Deux papes que Benoît XVI projette de béatifier ont marqué le début et la fin de la carrière de Marcial Maciel Degollado, le fondateur des Légionnaires du Christ, dont un article du Monde daté du 4 janvier documente la double vie et les crimes. Le premier est Pie XII qui, en 1946, manifesta de l’intérêt pour le projet de fondation d’une nouvelle congrégation religieuse que lui avait exposé le jeune prêtre mexicain qu’était alors Maciel. Le second est Jean Paul II. Fasciné par le Père Maciel, il l’avait érigé en modèle pour la jeunesse en 1994. Or le prêtre mexicain, mort en janvier 2008 à l’âge de 87 ans, a été la cible, à plusieurs reprises au cours de sa vie, d’accusations graves, qu’il a toujours niées: trafic et consommation de drogues, pédophilie, abus sexuels sur de jeunes séminaristes, mensonges. En outre, il a eu au moins quatre enfants de deux femmes. Il a également soutiré des fortunes à de riches veuves pour financer sa congrégation.

Que savaient au juste Pie XII (mort en 1958) et Jean Paul II au sujet de la vie de Maciel? A vrai dire, la question concerne surtout le second, qui admirait énormément le prêtre mexicain et la Légion, un mouvement très conservateur. Car en 1998, la Congrégation pour la doctrine de la foi a été saisie par de nouvelles accusations portées par huit anciens séminaristes contre le fondateur des Légionnaires. Celui-ci les a démenties en 2002. Au vu des fruits de la Légion – plus de 800 prêtres et 2500 séminaristes répartis dans 22 pays, selon des chiffres actuels – Jean Paul II aurait gelé l’instruction du dossier, d’après des informations publiées par le quotidien catholique français La Croix en mai 2006.

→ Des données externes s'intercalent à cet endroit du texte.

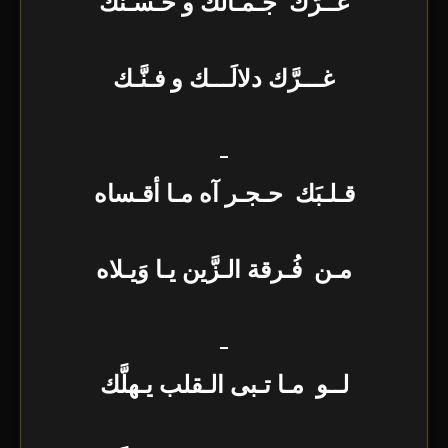
غــرَّك جـمـالَك و حُـسـنَك
غـــرَّك دلالَـــك و فـنَّـك
_
قـلـبَك حـجـر آه مـا أقـساه
مـن فُـرقة الـزَّين يـا وَيـلاه
_
لــو مـا تـبى الـقلب يـهلَّك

Ce n’est qu’après la mort de Karol Wojtyla que l’enquête sera relancée par la Congrégation pour la doctrine de la foi, en possession de nouveaux éléments à partir de décembre 2004. En avril 2005, au moment même où Jean Paul II agonise, le cardinal Ratzinger envoie un émissaire au Mexique et aux Etats-Unis pour vérifier les faits. Convaincu de leur gravité, Benoît XVI écarte définitivement le Père Maciel de tout ministère public en mai 2006, tout en renonçant à un procès canonique à cause du grand âge et de la santé précaire du prêtre. En février 2009, le New York Times révèle que celui-ci était père d’une fille. En mai 2009, le Vatican nomme une commission d’enquête. Au mois d’août, on apprend que Maciel a également eu trois fils d’une autre femme. Selon Le Monde, il aurait eu aussi un fils au Royaume-Uni et une fille en France, décédée dans un accident de voiture. Enfin, en décembre, les Légionnaires du Christ informent leurs membres qu’une des œuvres de spiritualité les plus populaires de leur fondateur – El salterio de mis dias (Le Psautier de mes jours) – était un plagiat du livre d’un auteur catholique espagnol peu connu nommé Luis Lucia.

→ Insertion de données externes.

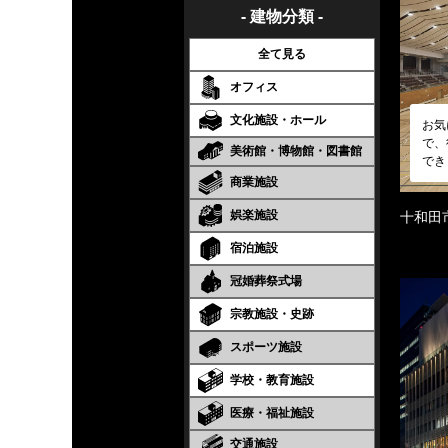
- 建物分類 -
全て見る
オフィス
文化施設・ホール
お気
で、
美術館・博物館・図書館
でき
商業施設
娯楽施設
十和田
宿泊施設
冠婚葬祭式場
宗教施設・史跡
スポーツ施設
学校・教育施設
医療・福祉施設
交通施設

Les premières accusations contre le Père Maciel ont vu le jour à la fin des années 1940. Elles se sont poursuivies au début des années 1950. En 1956, le Vatican ordonne une enquête canonique. Le Père Maciel est suspendu pendant près de trois ans et interdit de tout contact avec les Légionnaires durant cette période. L’enquête blanchit le prêtre, malgré les doutes exprimés par le principal enquêteur. Il ne sera plus inquiété jusqu’en 1997, année où un quotidien américain, The Hartford Courant, publie le témoignage de huit séminaristes qui affirment avoir été abusés par lui lorsqu’ils avaient entre 10 et 16 ans.

Aujourd’hui, les enfants de Maciel réclament à la Légion leur part d’héritage. Selon Le Monde, leur père les avait informés qu’un legs devait leur être remis en Suisse via une tierce personne. Mais la Légion, dont la fortune est immense, a seulement produit les documents d’un compte vide aux Bahamas. Maciel a-t-il aussi menti à ses enfants? Ce ne serait pas étonnant.

La nouvelle enquête du Vatican sur le fondateur de la Légion, qui a débuté en mai 2009, prendra fin en mars 2010.